▶ What you should do
Output the line that contains "See the attached", then every line beneath it through the end of the records, exactly as given and with no other lines.
◆ ◆ ◆
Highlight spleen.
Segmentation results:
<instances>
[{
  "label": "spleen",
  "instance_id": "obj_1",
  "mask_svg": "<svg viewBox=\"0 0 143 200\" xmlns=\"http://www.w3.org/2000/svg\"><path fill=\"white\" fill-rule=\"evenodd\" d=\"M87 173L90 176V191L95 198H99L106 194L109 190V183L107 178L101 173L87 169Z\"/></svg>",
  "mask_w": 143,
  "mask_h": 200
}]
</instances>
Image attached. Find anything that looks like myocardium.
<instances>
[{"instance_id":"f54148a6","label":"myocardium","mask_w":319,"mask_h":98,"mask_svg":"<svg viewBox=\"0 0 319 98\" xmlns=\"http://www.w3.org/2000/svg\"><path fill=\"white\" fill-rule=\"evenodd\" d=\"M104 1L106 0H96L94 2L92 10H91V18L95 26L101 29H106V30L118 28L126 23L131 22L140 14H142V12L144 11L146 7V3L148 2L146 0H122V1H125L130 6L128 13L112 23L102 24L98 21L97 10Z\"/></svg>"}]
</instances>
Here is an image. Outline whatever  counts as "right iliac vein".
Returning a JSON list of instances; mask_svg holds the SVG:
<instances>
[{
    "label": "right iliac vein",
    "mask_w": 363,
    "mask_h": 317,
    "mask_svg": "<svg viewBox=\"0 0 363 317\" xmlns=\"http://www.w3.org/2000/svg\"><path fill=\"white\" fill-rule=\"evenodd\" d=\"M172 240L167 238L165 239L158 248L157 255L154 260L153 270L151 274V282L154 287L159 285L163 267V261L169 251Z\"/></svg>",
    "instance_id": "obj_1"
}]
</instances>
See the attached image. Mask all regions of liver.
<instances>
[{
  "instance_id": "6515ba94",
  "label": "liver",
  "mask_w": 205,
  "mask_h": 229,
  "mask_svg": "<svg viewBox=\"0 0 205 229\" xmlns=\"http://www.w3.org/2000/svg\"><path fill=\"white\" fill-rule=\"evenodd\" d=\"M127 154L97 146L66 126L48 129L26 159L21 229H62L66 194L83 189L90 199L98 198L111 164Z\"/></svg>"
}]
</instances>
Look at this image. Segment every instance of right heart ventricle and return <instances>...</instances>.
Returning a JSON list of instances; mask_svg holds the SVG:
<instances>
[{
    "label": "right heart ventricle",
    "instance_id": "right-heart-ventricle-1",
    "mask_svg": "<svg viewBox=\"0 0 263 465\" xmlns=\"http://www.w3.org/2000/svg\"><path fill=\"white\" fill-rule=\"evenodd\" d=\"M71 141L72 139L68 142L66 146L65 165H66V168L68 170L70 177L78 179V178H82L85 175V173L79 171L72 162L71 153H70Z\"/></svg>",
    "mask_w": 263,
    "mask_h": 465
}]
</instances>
◆ ◆ ◆
▶ The completed task
See the attached image. Mask all regions of liver.
<instances>
[{
  "instance_id": "6515ba94",
  "label": "liver",
  "mask_w": 205,
  "mask_h": 229,
  "mask_svg": "<svg viewBox=\"0 0 205 229\" xmlns=\"http://www.w3.org/2000/svg\"><path fill=\"white\" fill-rule=\"evenodd\" d=\"M127 154L97 146L66 126L48 129L26 159L21 229H62L66 194L83 189L90 199L98 198L111 164Z\"/></svg>"
}]
</instances>
Look at this image. Segment every instance of right heart ventricle and return <instances>...</instances>.
Returning a JSON list of instances; mask_svg holds the SVG:
<instances>
[{
    "label": "right heart ventricle",
    "instance_id": "right-heart-ventricle-1",
    "mask_svg": "<svg viewBox=\"0 0 263 465\" xmlns=\"http://www.w3.org/2000/svg\"><path fill=\"white\" fill-rule=\"evenodd\" d=\"M71 141L72 139L68 142L66 146L65 165H66V168L68 170L70 177L78 179V178H82L85 175V173L79 171L72 162L71 153H70Z\"/></svg>",
    "mask_w": 263,
    "mask_h": 465
}]
</instances>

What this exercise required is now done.